Tufts Health Plan reviews cost efficiency data to determine the cost designation for Massachusetts hospitals, primary care physicians, specialists, and some ancillary providers. Cost efficiency is derived from two measures: relative price and total medical expense. Relative price is a calculated measure that compares different provider prices within a payer’s network to the average of all providers’ prices in that network and adjusts for case-mix. Total Medical Expense (TME) measures the total cost of care for members associated with a provider system. TME is adjusted for health status and expressed on a per member per month basis.

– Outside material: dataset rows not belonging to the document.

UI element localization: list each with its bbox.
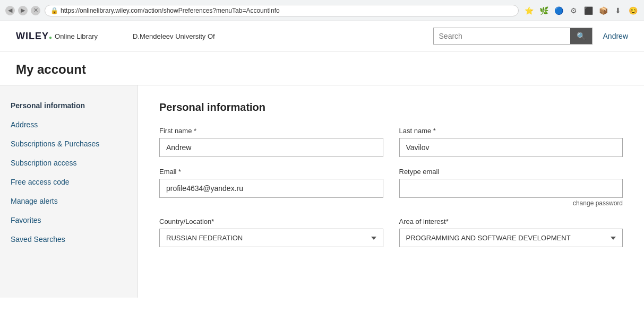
email-row: Email * Retype email change password — [159, 168, 623, 207]
browser-icon-4[interactable]: ⚙ — [568, 5, 579, 16]
sidebar-item-favorites[interactable]: Favorites — [0, 211, 138, 230]
retype-email-group: Retype email change password — [399, 168, 623, 207]
logo-dot: ● — [49, 34, 53, 40]
change-password-anchor[interactable]: change password — [573, 199, 623, 207]
country-group: Country/Location* RUSSIAN FEDERATION UNI… — [159, 218, 383, 247]
sidebar-link-manage-alerts[interactable]: Manage alerts — [11, 197, 58, 205]
search-input[interactable] — [434, 28, 570, 44]
sidebar-label-personal-information: Personal information — [11, 101, 85, 110]
name-row: First name * Last name * — [159, 127, 623, 157]
user-link[interactable]: Andrew — [603, 32, 628, 40]
area-group: Area of interest* PROGRAMMING AND SOFTWA… — [399, 218, 623, 247]
country-label: Country/Location* — [159, 218, 383, 225]
sidebar-link-favorites[interactable]: Favorites — [11, 216, 41, 224]
last-name-group: Last name * — [399, 127, 623, 157]
section-title: Personal information — [159, 101, 623, 114]
user-area: Andrew — [603, 32, 628, 40]
country-select[interactable]: RUSSIAN FEDERATION UNITED STATES UNITED … — [159, 229, 383, 247]
browser-icon-3[interactable]: 🔵 — [553, 5, 564, 16]
sidebar-item-personal-information[interactable]: Personal information — [0, 96, 138, 115]
browser-icon-5[interactable]: ⬛ — [582, 5, 594, 16]
sidebar-link-address[interactable]: Address — [11, 120, 38, 129]
last-name-input[interactable] — [399, 138, 623, 157]
browser-icon-6[interactable]: 📦 — [597, 5, 609, 16]
sidebar-item-manage-alerts[interactable]: Manage alerts — [0, 192, 138, 211]
close-button[interactable]: ✕ — [31, 6, 40, 15]
browser-icon-7[interactable]: ⬇ — [612, 5, 624, 16]
browser-chrome: ◀ ▶ ✕ 🔒 https://onlinelibrary.wiley.com/… — [0, 0, 644, 21]
email-label: Email * — [159, 168, 383, 176]
logo-wiley: WILEY — [16, 31, 49, 41]
search-area: 🔍 — [433, 28, 593, 45]
address-bar[interactable]: 🔒 https://onlinelibrary.wiley.com/action… — [45, 5, 519, 16]
retype-email-label: Retype email — [399, 168, 623, 176]
forward-button[interactable]: ▶ — [18, 6, 28, 15]
email-group: Email * — [159, 168, 383, 207]
logo-text: WILEY● — [16, 31, 53, 42]
sidebar-link-subscriptions[interactable]: Subscriptions & Purchases — [11, 140, 99, 148]
email-input[interactable] — [159, 179, 383, 198]
search-icon: 🔍 — [577, 32, 586, 40]
area-select[interactable]: PROGRAMMING AND SOFTWARE DEVELOPMENT MAT… — [399, 229, 623, 247]
location-interest-row: Country/Location* RUSSIAN FEDERATION UNI… — [159, 218, 623, 247]
site-header: WILEY● Online Library D.Mendeleev Univer… — [0, 21, 644, 51]
first-name-label: First name * — [159, 127, 383, 135]
sidebar-item-subscription-access[interactable]: Subscription access — [0, 153, 138, 172]
browser-controls: ◀ ▶ ✕ — [5, 6, 40, 15]
sidebar-item-free-access-code[interactable]: Free access code — [0, 172, 138, 192]
content-area: Personal information First name * Last n… — [138, 85, 644, 298]
lock-icon: 🔒 — [50, 7, 58, 14]
change-password-link: change password — [399, 199, 623, 207]
back-button[interactable]: ◀ — [5, 6, 15, 15]
url-text: https://onlinelibrary.wiley.com/action/s… — [61, 7, 280, 14]
logo-sub: Online Library — [55, 32, 98, 40]
page-title-section: My account — [0, 51, 644, 85]
search-button[interactable]: 🔍 — [570, 28, 592, 44]
main-layout: Personal information Address Subscriptio… — [0, 85, 644, 298]
last-name-label: Last name * — [399, 127, 623, 135]
first-name-input[interactable] — [159, 138, 383, 157]
retype-email-input[interactable] — [399, 179, 623, 198]
sidebar-link-saved-searches[interactable]: Saved Searches — [11, 235, 65, 244]
page-title: My account — [16, 62, 628, 77]
sidebar-link-free-access-code[interactable]: Free access code — [11, 178, 70, 186]
browser-icon-2[interactable]: 🌿 — [538, 5, 549, 16]
sidebar-link-subscription-access[interactable]: Subscription access — [11, 159, 77, 167]
browser-icon-8[interactable]: 😊 — [627, 5, 639, 16]
browser-icons: ⭐ 🌿 🔵 ⚙ ⬛ 📦 ⬇ 😊 — [523, 5, 639, 16]
browser-icon-1[interactable]: ⭐ — [523, 5, 535, 16]
institution-text: D.Mendeleev University Of — [133, 32, 423, 40]
sidebar-item-address[interactable]: Address — [0, 115, 138, 134]
sidebar-item-saved-searches[interactable]: Saved Searches — [0, 230, 138, 249]
area-label: Area of interest* — [399, 218, 623, 225]
sidebar: Personal information Address Subscriptio… — [0, 85, 138, 298]
logo-area: WILEY● Online Library — [16, 31, 122, 42]
first-name-group: First name * — [159, 127, 383, 157]
sidebar-item-subscriptions[interactable]: Subscriptions & Purchases — [0, 134, 138, 153]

The cost symbol indicates Tufts Health Plan's assessment of provider cost ($–$$$$), where fewer dollar signs indicates higher cost efficiency. Hospital cost efficiency is based on relative price at the individual hospital level. Physician cost efficiency is based on both relative price and total medical expense, and is calculated at the provider system level. For provider systems with fewer than 36,000 member months per year, cost efficiency is determined based solely on relative price. If there is no cost designation symbol listed for a provider, there are not enough data to review cost efficiency. Ancillary and mental health providers are assigned a cost designation based on the provider’s system affiliation and/or cost position.
All registered members of certain Tufts Health Plan commercial products can view this cost and quality information on the secure online Provider Search at tuftshealthplan.com. It is important to Tufts Health Plan that our members (your patients) have the tools to make an informed choice about where to receive their care. We want you to be aware that these tools are available to them. Please encourage them to register as a user to view the available cost and quality data.